Please set down the data again exactly, minus the pictures.

··· Listed entries ···

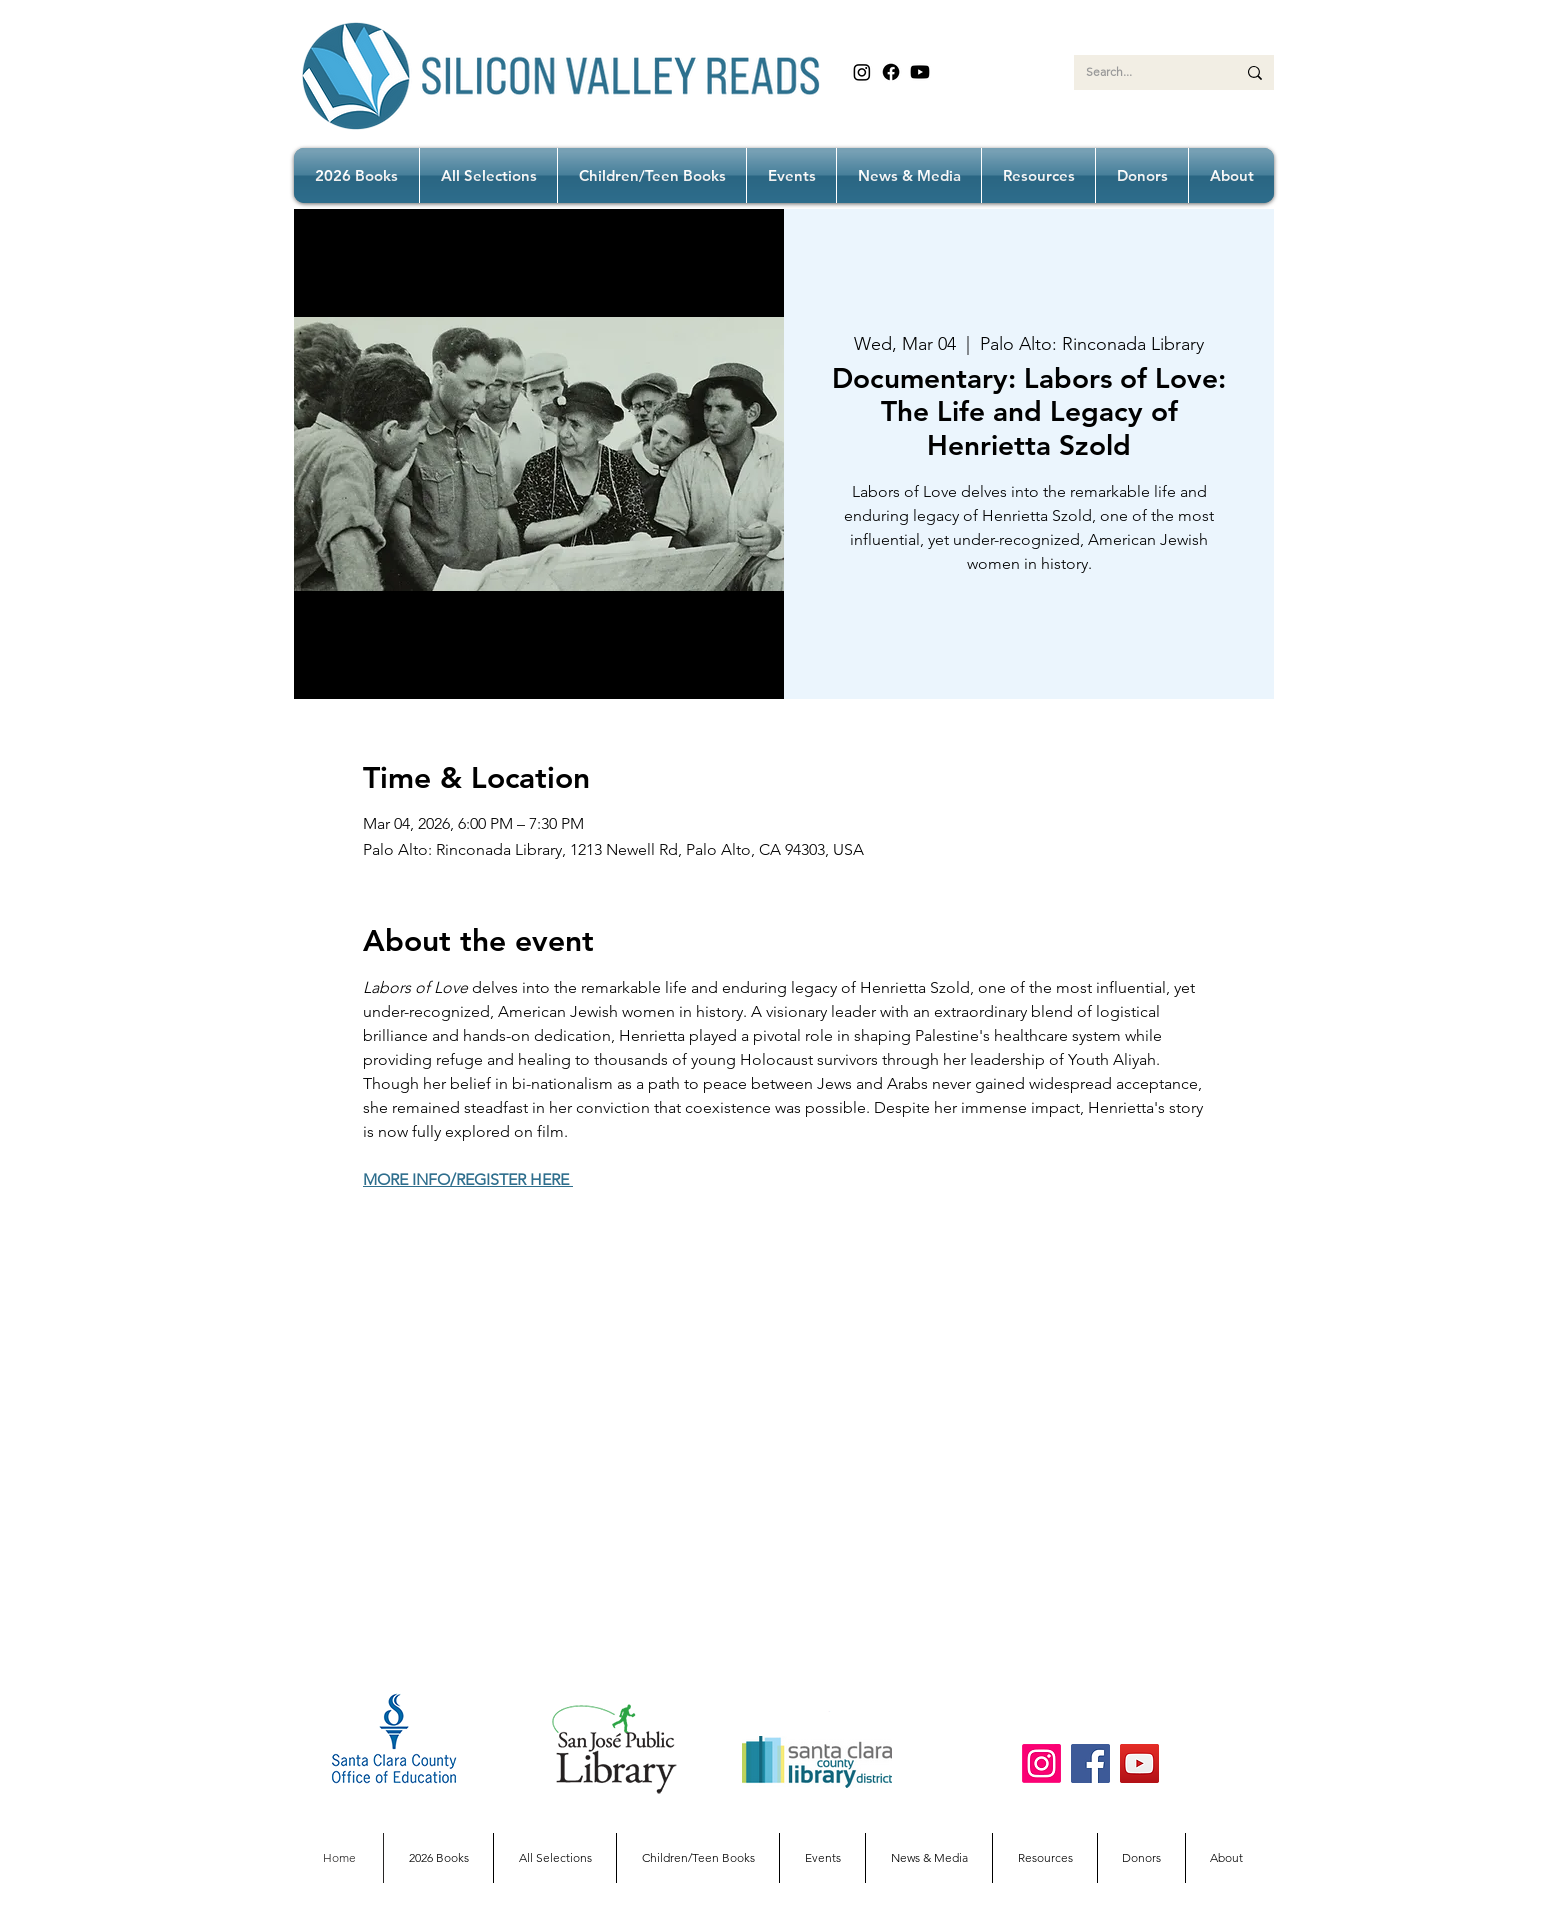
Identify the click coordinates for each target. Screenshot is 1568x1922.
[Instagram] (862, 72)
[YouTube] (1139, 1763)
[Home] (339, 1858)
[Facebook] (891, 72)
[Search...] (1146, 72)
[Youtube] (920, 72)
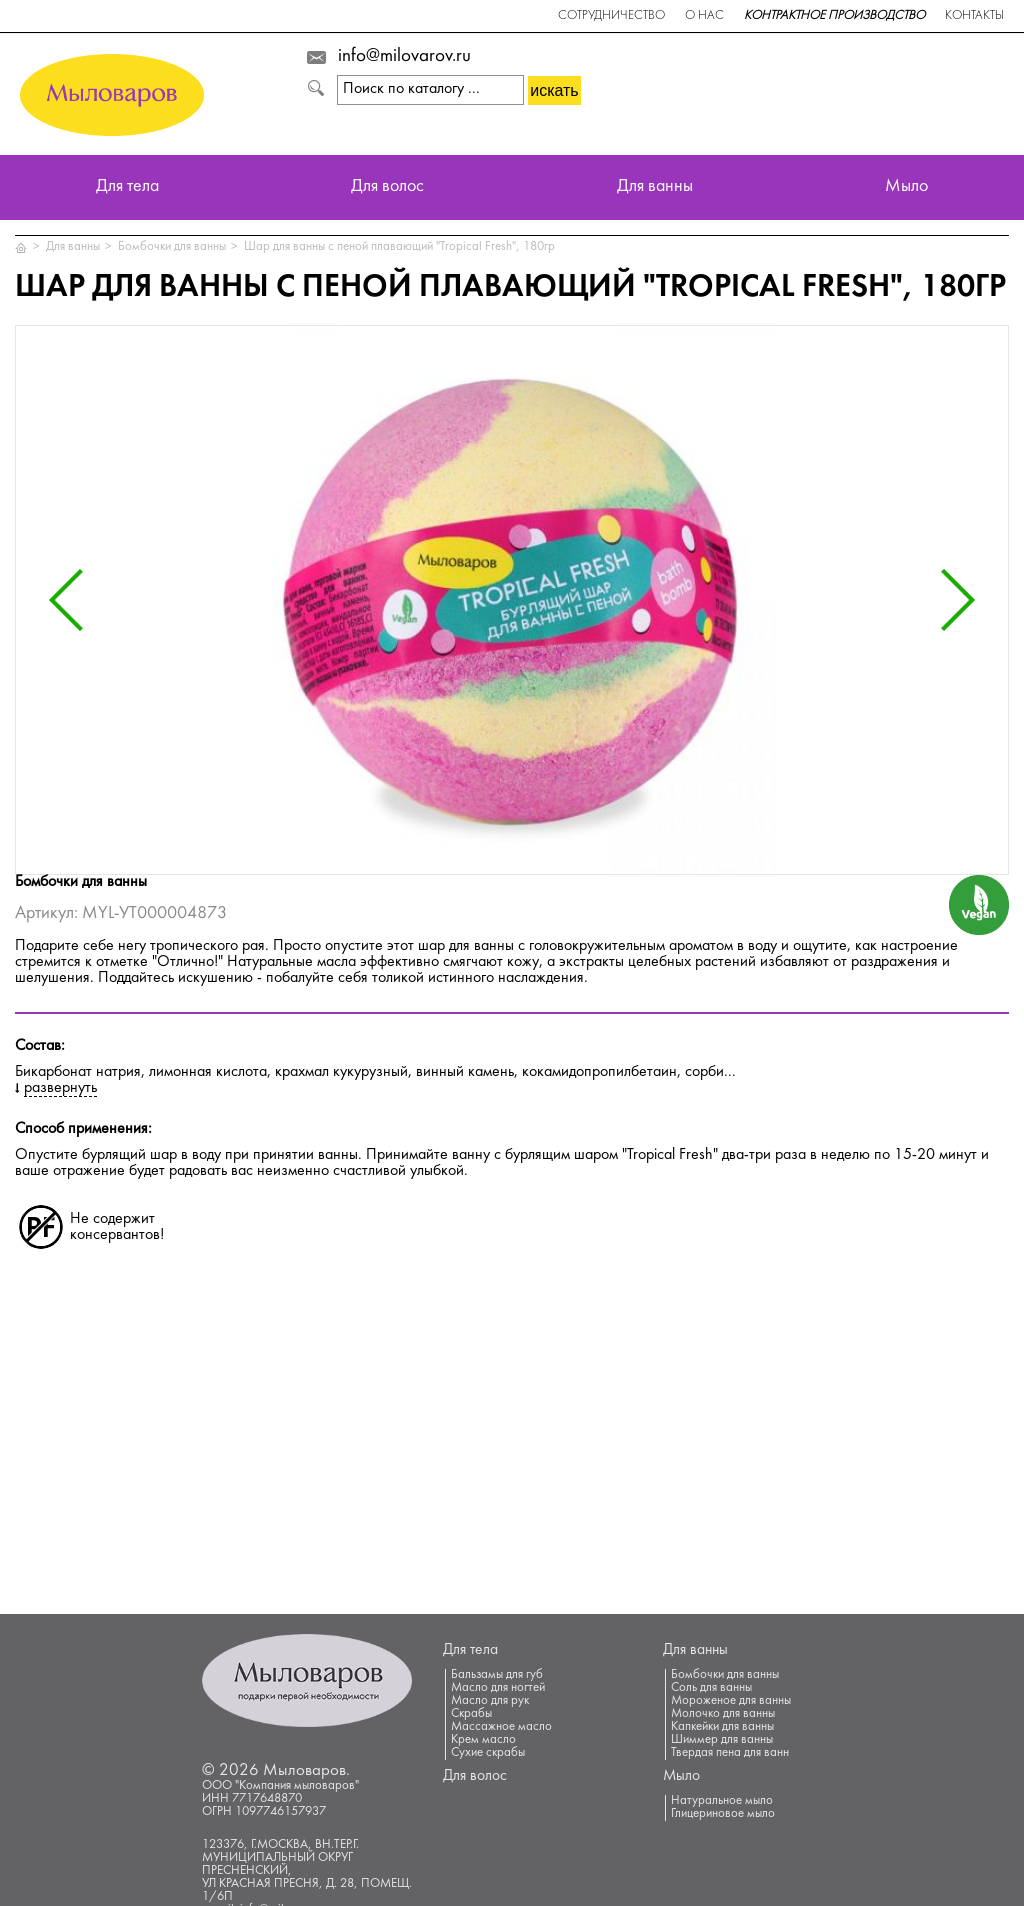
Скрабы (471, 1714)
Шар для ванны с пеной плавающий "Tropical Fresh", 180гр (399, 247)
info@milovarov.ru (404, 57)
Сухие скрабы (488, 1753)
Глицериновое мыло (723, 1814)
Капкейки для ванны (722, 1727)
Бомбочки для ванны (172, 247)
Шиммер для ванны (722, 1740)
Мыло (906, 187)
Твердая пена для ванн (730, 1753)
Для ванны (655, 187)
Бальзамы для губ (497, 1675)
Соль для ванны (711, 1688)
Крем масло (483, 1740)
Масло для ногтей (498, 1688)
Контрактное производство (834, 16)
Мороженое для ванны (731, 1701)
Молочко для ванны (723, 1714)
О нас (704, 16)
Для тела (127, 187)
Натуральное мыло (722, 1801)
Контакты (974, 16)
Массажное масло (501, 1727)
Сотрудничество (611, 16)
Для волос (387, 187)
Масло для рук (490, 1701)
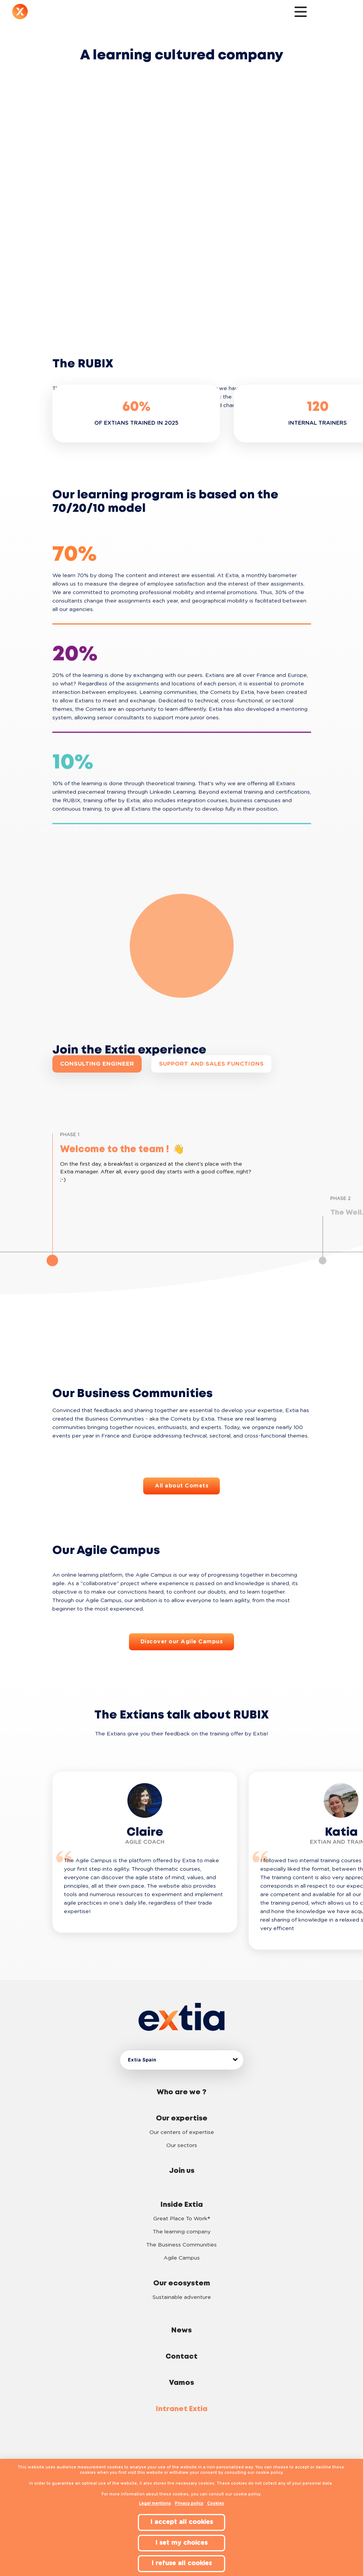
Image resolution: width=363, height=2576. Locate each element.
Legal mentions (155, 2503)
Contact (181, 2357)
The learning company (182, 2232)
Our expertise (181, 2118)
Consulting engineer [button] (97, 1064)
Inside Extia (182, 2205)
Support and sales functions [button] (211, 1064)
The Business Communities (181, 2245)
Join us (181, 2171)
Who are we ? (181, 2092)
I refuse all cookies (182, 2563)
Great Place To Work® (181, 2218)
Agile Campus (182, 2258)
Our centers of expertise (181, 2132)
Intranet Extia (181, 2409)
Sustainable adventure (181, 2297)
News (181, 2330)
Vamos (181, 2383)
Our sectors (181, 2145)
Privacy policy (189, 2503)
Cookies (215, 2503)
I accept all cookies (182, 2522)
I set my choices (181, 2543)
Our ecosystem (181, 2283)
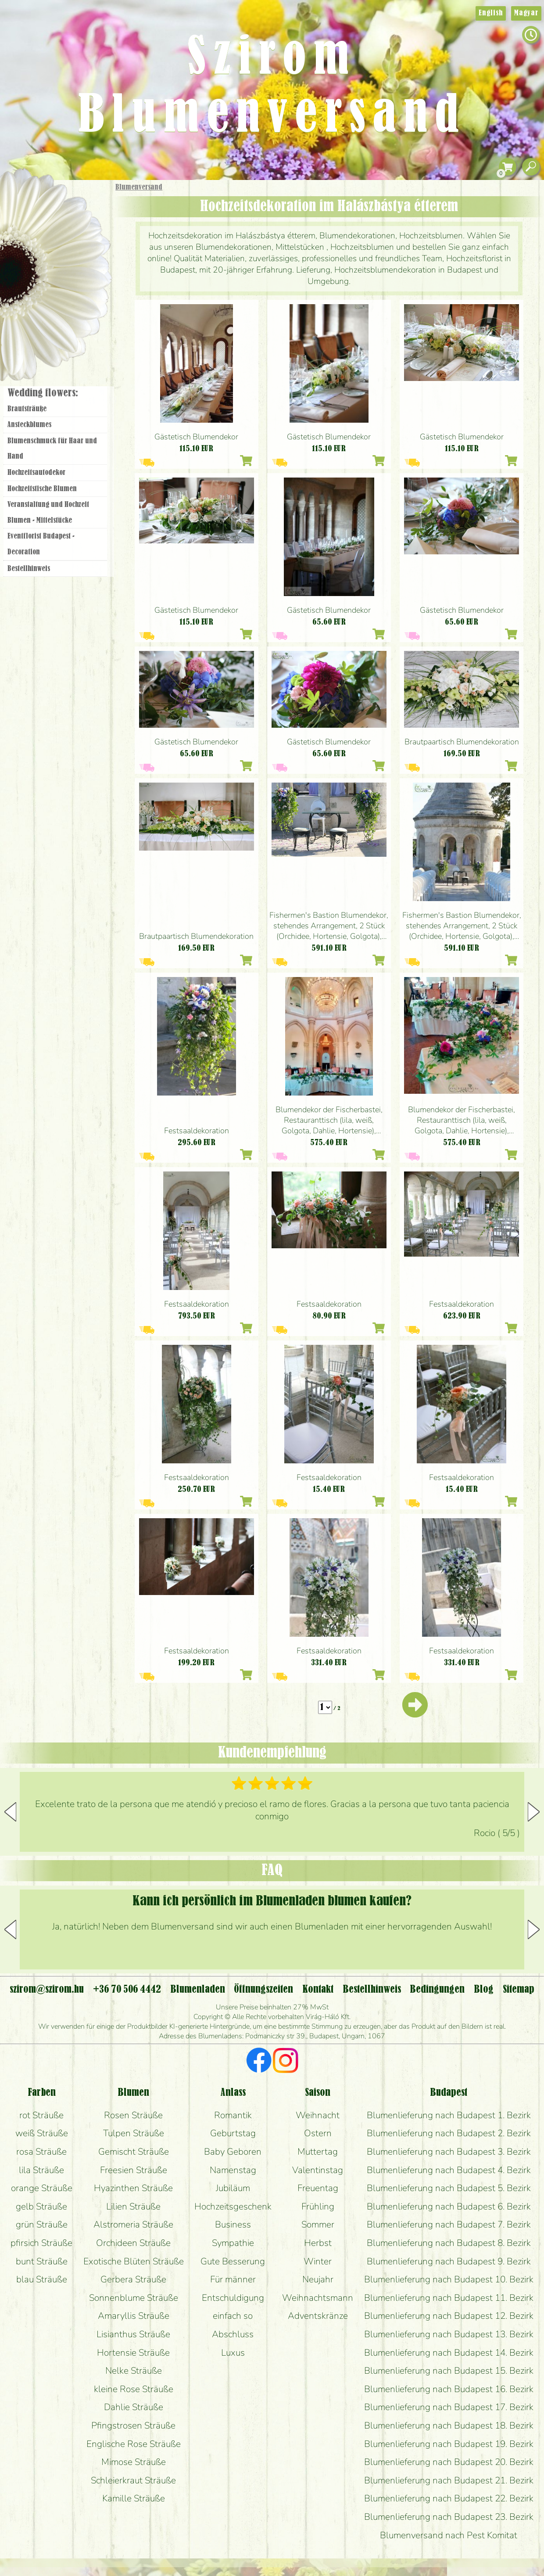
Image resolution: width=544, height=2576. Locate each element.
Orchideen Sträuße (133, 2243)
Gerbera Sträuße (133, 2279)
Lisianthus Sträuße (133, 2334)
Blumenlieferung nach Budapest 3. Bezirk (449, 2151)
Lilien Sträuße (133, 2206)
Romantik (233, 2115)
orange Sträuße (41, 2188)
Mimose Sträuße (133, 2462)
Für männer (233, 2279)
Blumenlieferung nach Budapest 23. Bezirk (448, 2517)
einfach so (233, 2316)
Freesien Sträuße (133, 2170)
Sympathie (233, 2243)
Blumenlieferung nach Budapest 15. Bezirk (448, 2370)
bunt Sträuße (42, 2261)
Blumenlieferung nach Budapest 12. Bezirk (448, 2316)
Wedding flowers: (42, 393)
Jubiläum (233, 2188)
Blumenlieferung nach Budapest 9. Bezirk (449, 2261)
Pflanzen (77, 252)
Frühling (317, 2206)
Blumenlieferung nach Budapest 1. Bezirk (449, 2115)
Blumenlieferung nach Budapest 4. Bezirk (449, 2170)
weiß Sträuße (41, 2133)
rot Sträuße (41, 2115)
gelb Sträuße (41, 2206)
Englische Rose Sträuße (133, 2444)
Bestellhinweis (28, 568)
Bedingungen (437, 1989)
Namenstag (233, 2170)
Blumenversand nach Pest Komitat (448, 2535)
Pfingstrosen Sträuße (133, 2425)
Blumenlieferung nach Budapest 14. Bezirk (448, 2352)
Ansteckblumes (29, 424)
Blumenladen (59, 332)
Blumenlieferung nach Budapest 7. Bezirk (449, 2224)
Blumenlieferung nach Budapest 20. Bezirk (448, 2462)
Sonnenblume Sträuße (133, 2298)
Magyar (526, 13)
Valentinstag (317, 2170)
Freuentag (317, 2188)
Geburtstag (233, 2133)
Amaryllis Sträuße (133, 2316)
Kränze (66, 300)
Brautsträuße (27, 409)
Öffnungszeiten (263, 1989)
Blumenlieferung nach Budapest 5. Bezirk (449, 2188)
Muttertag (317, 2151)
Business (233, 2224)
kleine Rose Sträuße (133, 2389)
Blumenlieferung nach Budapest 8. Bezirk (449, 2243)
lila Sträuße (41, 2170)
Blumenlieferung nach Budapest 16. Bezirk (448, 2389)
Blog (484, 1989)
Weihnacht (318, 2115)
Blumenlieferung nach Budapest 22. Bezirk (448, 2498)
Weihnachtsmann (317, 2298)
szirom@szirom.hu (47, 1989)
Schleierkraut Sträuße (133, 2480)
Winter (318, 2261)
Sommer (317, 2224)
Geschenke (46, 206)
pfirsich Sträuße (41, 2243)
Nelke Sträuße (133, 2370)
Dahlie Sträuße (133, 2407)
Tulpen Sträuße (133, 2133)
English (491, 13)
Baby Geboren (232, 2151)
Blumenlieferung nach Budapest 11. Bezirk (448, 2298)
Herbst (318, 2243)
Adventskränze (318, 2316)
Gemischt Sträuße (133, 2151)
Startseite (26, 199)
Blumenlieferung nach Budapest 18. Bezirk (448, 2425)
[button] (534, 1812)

···

_Exercise solution_.
Identify the click coordinates for each target. Screenshot is 1568x1922.
[Instagram] (862, 72)
[YouTube] (1139, 1763)
[Home] (339, 1858)
[Facebook] (891, 72)
[Search...] (1146, 72)
[Youtube] (920, 72)
Скрабы (471, 1714)
Шар для ванны с пеной плавающий "Tropical Fresh", 180гр (399, 247)
info@milovarov.ru (404, 57)
Сухие скрабы (488, 1753)
Глицериновое мыло (723, 1814)
Капкейки для ванны (722, 1727)
Бомбочки для ванны (172, 247)
Шиммер для ванны (722, 1740)
Мыло (906, 187)
Твердая пена для ванн (730, 1753)
Для ванны (655, 187)
Бальзамы для губ (497, 1675)
Соль для ванны (711, 1688)
Крем масло (483, 1740)
Масло для ногтей (498, 1688)
Контрактное производство (834, 16)
Мороженое для ванны (731, 1701)
Молочко для ванны (723, 1714)
О нас (704, 16)
Для тела (127, 187)
Натуральное мыло (722, 1801)
Контакты (974, 16)
Массажное масло (501, 1727)
Сотрудничество (611, 16)
Для волос (387, 187)
Масло для рук (490, 1701)
Image resolution: width=363, height=2576. Locate each element.
Legal mentions (155, 2503)
Contact (181, 2357)
The learning company (182, 2232)
Our expertise (181, 2118)
Consulting engineer [button] (97, 1064)
Inside Extia (182, 2205)
Support and sales functions [button] (211, 1064)
The Business Communities (181, 2245)
Join us (181, 2171)
Who are we ? (181, 2092)
I refuse all cookies (182, 2563)
Great Place To Work® (181, 2218)
Agile Campus (182, 2258)
Our centers of expertise (181, 2132)
Intranet Extia (181, 2409)
Sustainable adventure (181, 2297)
News (181, 2330)
Vamos (181, 2383)
Our sectors (181, 2145)
Privacy policy (189, 2503)
Cookies (215, 2503)
I accept all cookies (182, 2522)
I set my choices (181, 2543)
Our ecosystem (181, 2283)
Image resolution: width=544, height=2576. Locate each element.
Orchideen Sträuße (133, 2243)
Gerbera Sträuße (133, 2279)
Lisianthus Sträuße (133, 2334)
Blumenlieferung nach Budapest 3. Bezirk (449, 2151)
Lilien Sträuße (133, 2206)
Romantik (233, 2115)
orange Sträuße (41, 2188)
Mimose Sträuße (133, 2462)
Für männer (233, 2279)
Blumenlieferung nach Budapest 23. Bezirk (448, 2517)
einfach so (233, 2316)
Freesien Sträuße (133, 2170)
Sympathie (233, 2243)
Blumenlieferung nach Budapest 15. Bezirk (448, 2370)
bunt Sträuße (42, 2261)
Blumenlieferung nach Budapest 12. Bezirk (448, 2316)
Wedding flowers: (42, 393)
Jubiläum (233, 2188)
Blumenlieferung nach Budapest 9. Bezirk (449, 2261)
Pflanzen (77, 252)
Frühling (317, 2206)
Blumenlieferung nach Budapest 1. Bezirk (449, 2115)
Blumenlieferung nach Budapest 4. Bezirk (449, 2170)
weiß Sträuße (41, 2133)
rot Sträuße (41, 2115)
gelb Sträuße (41, 2206)
Englische Rose Sträuße (133, 2444)
Bestellhinweis (28, 568)
Bedingungen (437, 1989)
Namenstag (233, 2170)
Blumenversand nach Pest Komitat (448, 2535)
Pfingstrosen Sträuße (133, 2425)
Blumenlieferung nach Budapest 14. Bezirk (448, 2352)
Ansteckblumes (29, 424)
Blumenladen (59, 332)
Blumenlieferung nach Budapest 7. Bezirk (449, 2224)
Blumenlieferung nach Budapest 20. Bezirk (448, 2462)
Sonnenblume Sträuße (133, 2298)
Magyar (526, 13)
Valentinstag (317, 2170)
Freuentag (317, 2188)
Geburtstag (233, 2133)
Amaryllis Sträuße (133, 2316)
Kränze (66, 300)
Brautsträuße (27, 409)
Öffnungszeiten (263, 1989)
Blumenlieferung nach Budapest 5. Bezirk (449, 2188)
Muttertag (317, 2151)
Business (233, 2224)
kleine Rose Sträuße (133, 2389)
Blumenlieferung nach Budapest 8. Bezirk (449, 2243)
lila Sträuße (41, 2170)
Blumenlieferung nach Budapest 16. Bezirk (448, 2389)
Blog (484, 1989)
Weihnacht (318, 2115)
Blumenlieferung nach Budapest 22. Bezirk (448, 2498)
Weihnachtsmann (317, 2298)
szirom@szirom.hu (47, 1989)
Schleierkraut Sträuße (133, 2480)
Winter (318, 2261)
Sommer (317, 2224)
Geschenke (46, 206)
pfirsich Sträuße (41, 2243)
Nelke Sträuße (133, 2370)
Dahlie Sträuße (133, 2407)
Tulpen Sträuße (133, 2133)
English (491, 13)
Baby Geboren (232, 2151)
Blumenlieferung nach Budapest 11. Bezirk (448, 2298)
Herbst (318, 2243)
Adventskränze (318, 2316)
Gemischt Sträuße (133, 2151)
Startseite (26, 199)
Blumenlieferung nach Budapest 18. Bezirk (448, 2425)
[button] (534, 1812)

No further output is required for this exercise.